Yet have I alluded to but one or two out of a thousand things that fix the attention, and impress one rather with astonishment than delight. I have not even mentioned the library, which is the crown of the whole, designed to be the repository of all learning, and in spite of all its sufferings by violence, it is still rich in rare and valuable books and manuscripts. The cases are of ebony and cedar. Jasper and porphyry tables stand through the hall, about 200 feet long, and allegorical paintings adorn the ceilings.
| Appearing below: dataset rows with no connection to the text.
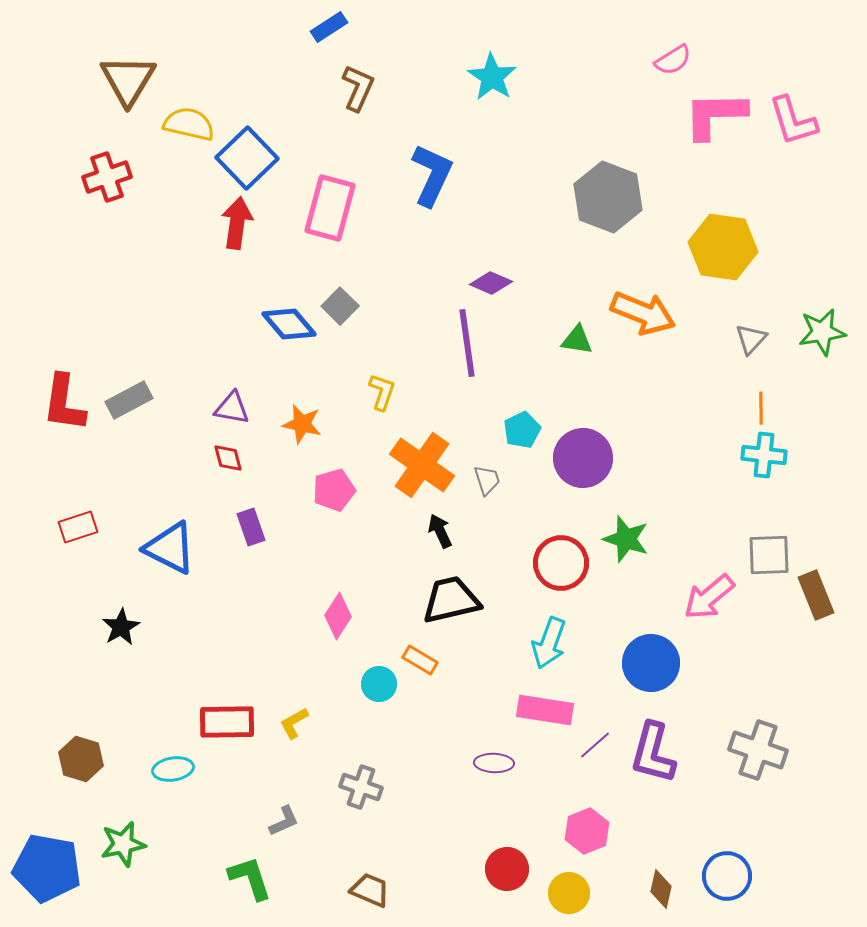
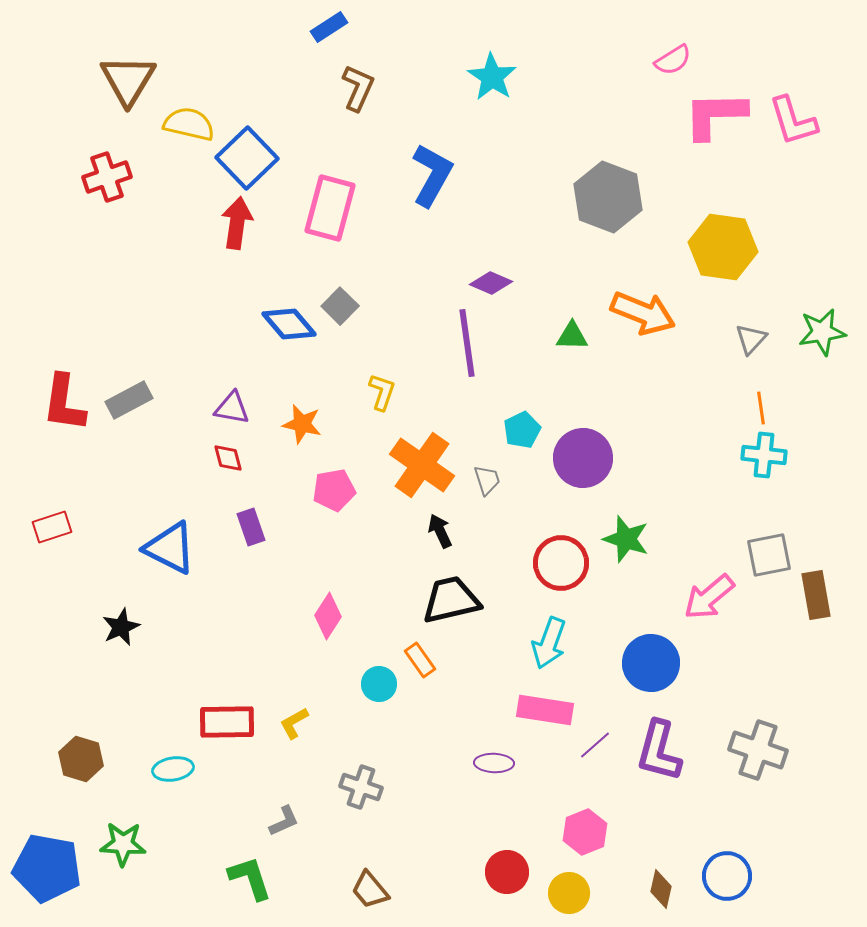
blue L-shape at (432, 175): rotated 4 degrees clockwise
green triangle at (577, 340): moved 5 px left, 4 px up; rotated 8 degrees counterclockwise
orange line at (761, 408): rotated 8 degrees counterclockwise
pink pentagon at (334, 490): rotated 6 degrees clockwise
red rectangle at (78, 527): moved 26 px left
gray square at (769, 555): rotated 9 degrees counterclockwise
brown rectangle at (816, 595): rotated 12 degrees clockwise
pink diamond at (338, 616): moved 10 px left
black star at (121, 627): rotated 6 degrees clockwise
orange rectangle at (420, 660): rotated 24 degrees clockwise
purple L-shape at (653, 753): moved 6 px right, 2 px up
pink hexagon at (587, 831): moved 2 px left, 1 px down
green star at (123, 844): rotated 15 degrees clockwise
red circle at (507, 869): moved 3 px down
brown trapezoid at (370, 890): rotated 153 degrees counterclockwise
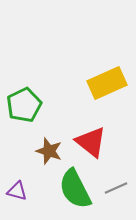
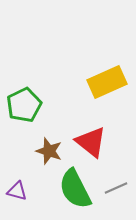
yellow rectangle: moved 1 px up
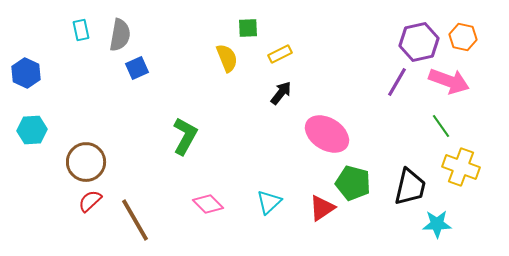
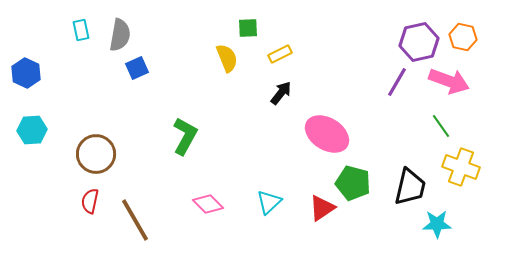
brown circle: moved 10 px right, 8 px up
red semicircle: rotated 35 degrees counterclockwise
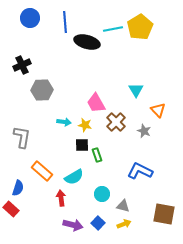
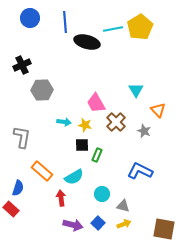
green rectangle: rotated 40 degrees clockwise
brown square: moved 15 px down
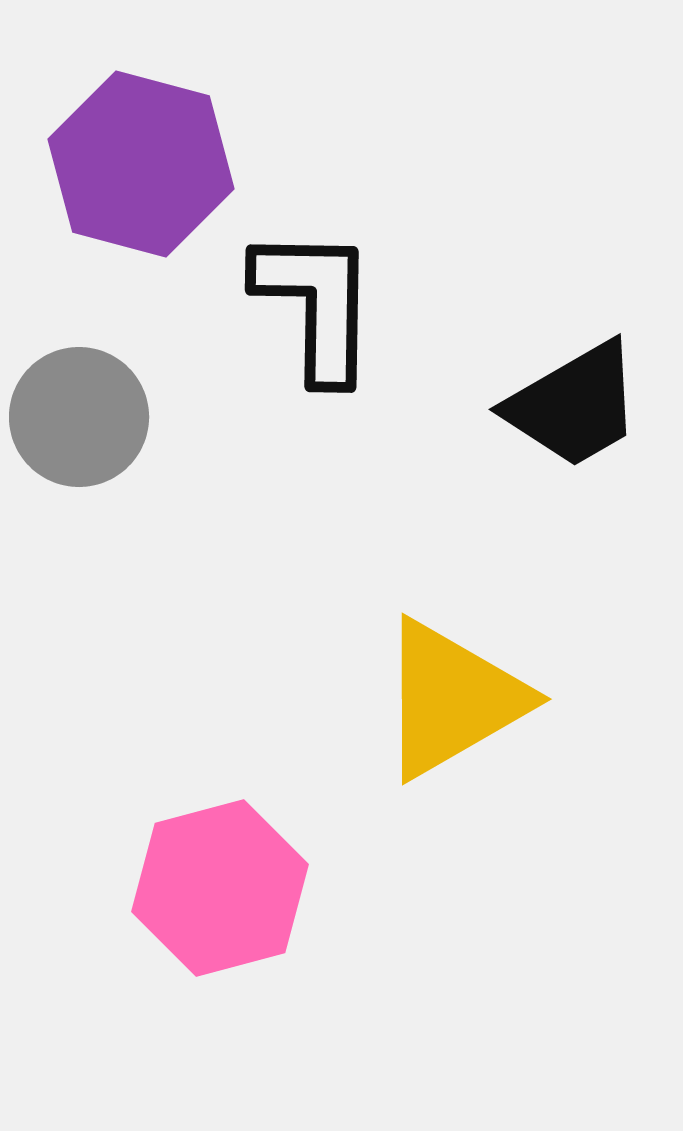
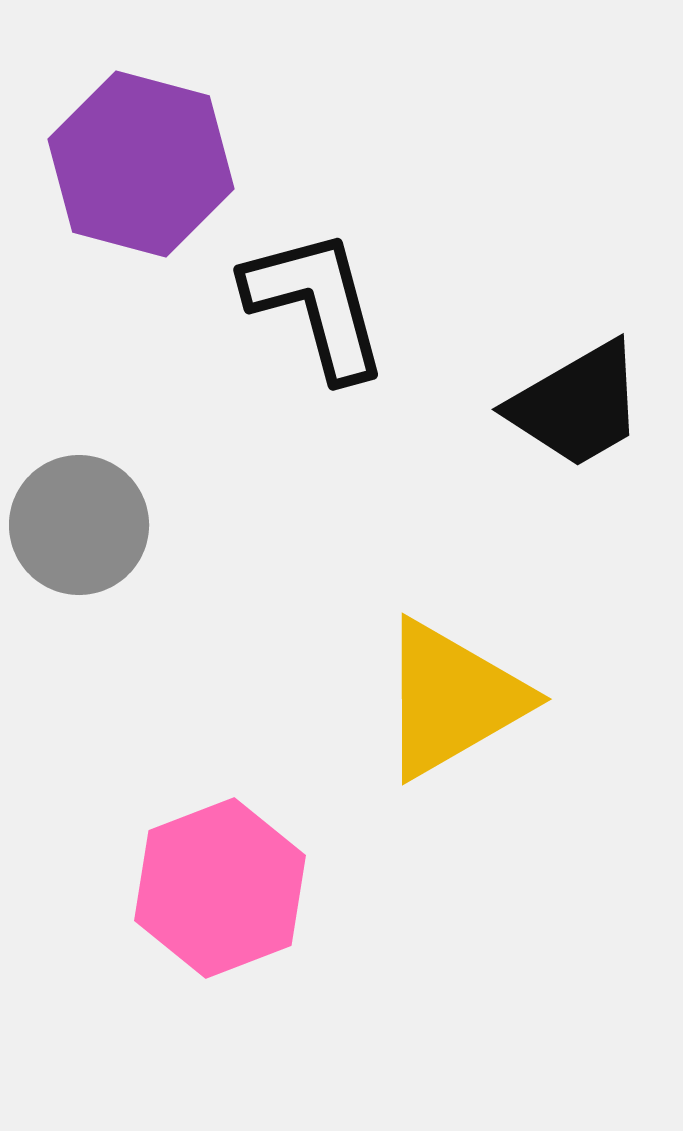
black L-shape: rotated 16 degrees counterclockwise
black trapezoid: moved 3 px right
gray circle: moved 108 px down
pink hexagon: rotated 6 degrees counterclockwise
It was refreshing to get out of it, after walking through the palace and the cloisters, and to enjoy the warm sunshine beyond the gloomy walls. Two or three cottages have been built among the groves planted here, and it seems a mercy to children to provide a more cheery home for them than a sepulchral palace could be, though of wrought gold.
CHAPTER IV.
MADRID—A SABBATH AND A CARNIVAL.
A VALET-DE-PLACE who was leading us to church on Sunday morning in Madrid, spoke very fair English, and I asked him where he had learned it. He said, “At the missionary’s school in Constantinople.” He was quite a polyglot, professing to be able to speak seven languages fluently. It was interesting to meet a youth who knew our missionaries there, and entertained a great respect for his old teachers,—and it gave us an idea, too, of the indirect influence which such schools must be exerting, when youth are trained in them, and afterwards embark in other callings than those that are religious in their purpose.